== Segment start ==
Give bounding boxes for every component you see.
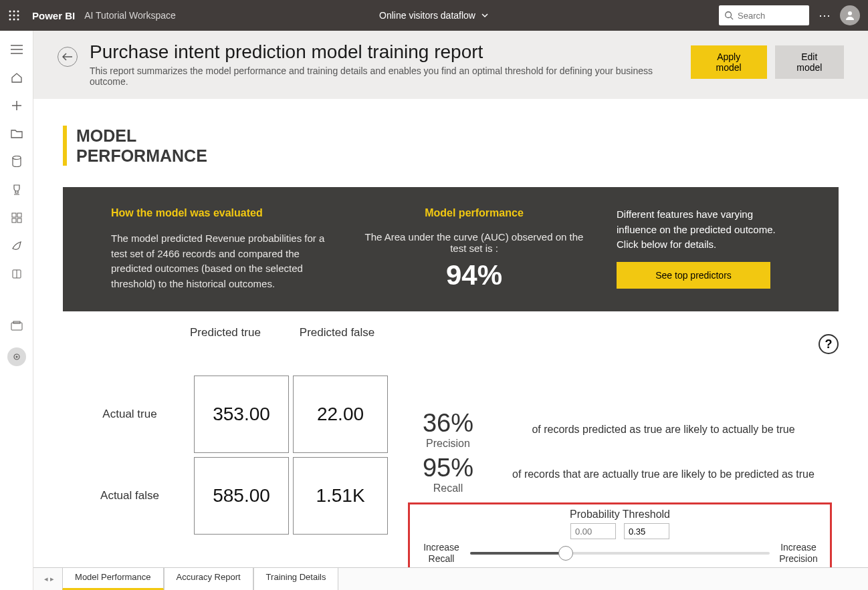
cell-false-true: 585.00 — [194, 457, 289, 535]
recall-desc: of records that are actually true are li… — [508, 468, 832, 480]
section-accent-bar — [63, 126, 67, 166]
tab-training-details[interactable]: Training Details — [253, 567, 339, 590]
trophy-icon[interactable] — [10, 183, 23, 196]
svg-line-10 — [731, 17, 734, 20]
menu-icon[interactable] — [10, 43, 23, 56]
search-icon — [724, 11, 734, 20]
edit-model-button[interactable]: Edit model — [775, 45, 844, 79]
auc-value: 94% — [364, 259, 584, 291]
person-icon — [845, 10, 855, 21]
row-actual-false: Actual false — [70, 489, 190, 502]
user-avatar[interactable] — [840, 5, 860, 25]
slider-thumb[interactable] — [558, 546, 573, 561]
svg-point-9 — [726, 12, 732, 18]
confusion-matrix: Actual true 353.00 22.00 Actual false 58… — [70, 376, 388, 535]
svg-point-4 — [13, 15, 15, 17]
page-tabs: ◂ ▸ Model Performance Accuracy Report Tr… — [33, 567, 868, 590]
dataflow-title: Online visitors dataflow — [379, 10, 475, 21]
report-content: MODEL PERFORMANCE How the model was eval… — [33, 99, 868, 567]
svg-point-8 — [17, 19, 19, 21]
plus-icon[interactable] — [10, 99, 23, 112]
folder-icon[interactable] — [10, 127, 23, 140]
app-launcher-icon[interactable] — [8, 9, 20, 21]
section-title-line1: MODEL — [76, 126, 207, 146]
threshold-min-input[interactable] — [570, 523, 616, 539]
svg-rect-20 — [12, 218, 16, 223]
cell-true-true: 353.00 — [194, 376, 289, 453]
svg-point-11 — [848, 11, 852, 15]
svg-rect-24 — [11, 323, 22, 330]
threshold-value-input[interactable] — [624, 523, 669, 539]
cell-true-false: 22.00 — [293, 376, 388, 453]
page-title: Purchase intent prediction model trainin… — [90, 41, 679, 63]
precision-desc: of records predicted as true are likely … — [508, 424, 832, 436]
help-icon[interactable]: ? — [819, 334, 839, 354]
precision-label: Precision — [408, 438, 488, 450]
eval-title: How the model was evaluated — [111, 207, 332, 219]
svg-point-0 — [9, 11, 11, 13]
perf-title: Model performance — [364, 207, 584, 219]
workspace-label[interactable]: AI Tutorial Workspace — [84, 10, 176, 21]
increase-recall-label: IncreaseRecall — [418, 542, 465, 565]
tab-accuracy-report[interactable]: Accuracy Report — [164, 567, 253, 590]
back-button[interactable] — [58, 47, 78, 67]
brand-label: Power BI — [32, 10, 75, 21]
svg-point-7 — [13, 19, 15, 21]
col-predicted-false: Predicted false — [300, 326, 374, 339]
chevron-down-icon — [481, 11, 489, 19]
recall-value: 95% — [408, 454, 488, 482]
learn-icon[interactable] — [10, 267, 23, 281]
svg-point-1 — [13, 11, 15, 13]
current-workspace-icon[interactable] — [7, 347, 26, 366]
dataflow-dropdown[interactable]: Online visitors dataflow — [379, 10, 489, 21]
svg-point-2 — [17, 11, 19, 13]
perf-sub: The Area under the curve (AUC) observed … — [364, 231, 584, 254]
threshold-slider[interactable] — [470, 552, 770, 555]
evaluation-panel: How the model was evaluated The model pr… — [63, 187, 839, 311]
more-icon[interactable]: ⋯ — [819, 8, 831, 23]
col-predicted-true: Predicted true — [190, 326, 261, 339]
see-predictors-button[interactable]: See top predictors — [617, 262, 770, 289]
section-title-line2: PERFORMANCE — [76, 146, 207, 166]
cell-false-false: 1.51K — [293, 457, 388, 535]
tab-model-performance[interactable]: Model Performance — [62, 567, 163, 590]
top-bar: Power BI AI Tutorial Workspace Online vi… — [0, 0, 868, 31]
precision-value: 36% — [408, 409, 488, 438]
slider-fill — [470, 552, 566, 555]
svg-point-27 — [15, 356, 17, 358]
increase-precision-label: IncreasePrecision — [775, 542, 822, 565]
svg-point-3 — [9, 15, 11, 17]
row-actual-true: Actual true — [70, 408, 190, 421]
recall-label: Recall — [408, 482, 488, 494]
threshold-title: Probability Threshold — [418, 508, 822, 521]
svg-point-17 — [13, 156, 21, 160]
workspace-icon[interactable] — [10, 319, 23, 333]
home-icon[interactable] — [10, 71, 23, 84]
report-header: Purchase intent prediction model trainin… — [33, 31, 868, 99]
svg-rect-21 — [17, 218, 21, 223]
section-title: MODEL PERFORMANCE — [76, 126, 207, 166]
svg-rect-18 — [12, 213, 16, 217]
svg-point-5 — [17, 15, 19, 17]
arrow-left-icon — [62, 53, 73, 61]
tab-nav-arrows[interactable]: ◂ ▸ — [44, 568, 62, 590]
deploy-icon[interactable] — [10, 239, 23, 253]
apply-model-button[interactable]: Apply model — [691, 45, 767, 79]
threshold-panel: Probability Threshold IncreaseRecall — [408, 502, 832, 567]
search-box[interactable] — [719, 5, 809, 25]
nav-rail — [0, 31, 33, 590]
svg-rect-19 — [17, 213, 21, 217]
database-icon[interactable] — [10, 155, 23, 168]
search-input[interactable] — [738, 11, 798, 21]
apps-icon[interactable] — [10, 211, 23, 225]
eval-body: The model predicted Revenue probabilitie… — [111, 231, 332, 291]
predictors-text: Different features have varying influenc… — [617, 207, 790, 253]
page-subtitle: This report summarizes the model perform… — [90, 65, 679, 87]
svg-point-6 — [9, 19, 11, 21]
== Segment end ==
For this exercise, return every line from the data that holds the string "value".

**SOLUTION FOR THIS TASK:**
auc-value: 94% — [364, 259, 584, 291]
threshold-value-input[interactable] — [624, 523, 669, 539]
recall-value: 95% — [408, 454, 488, 482]
precision-value: 36% — [408, 409, 488, 438]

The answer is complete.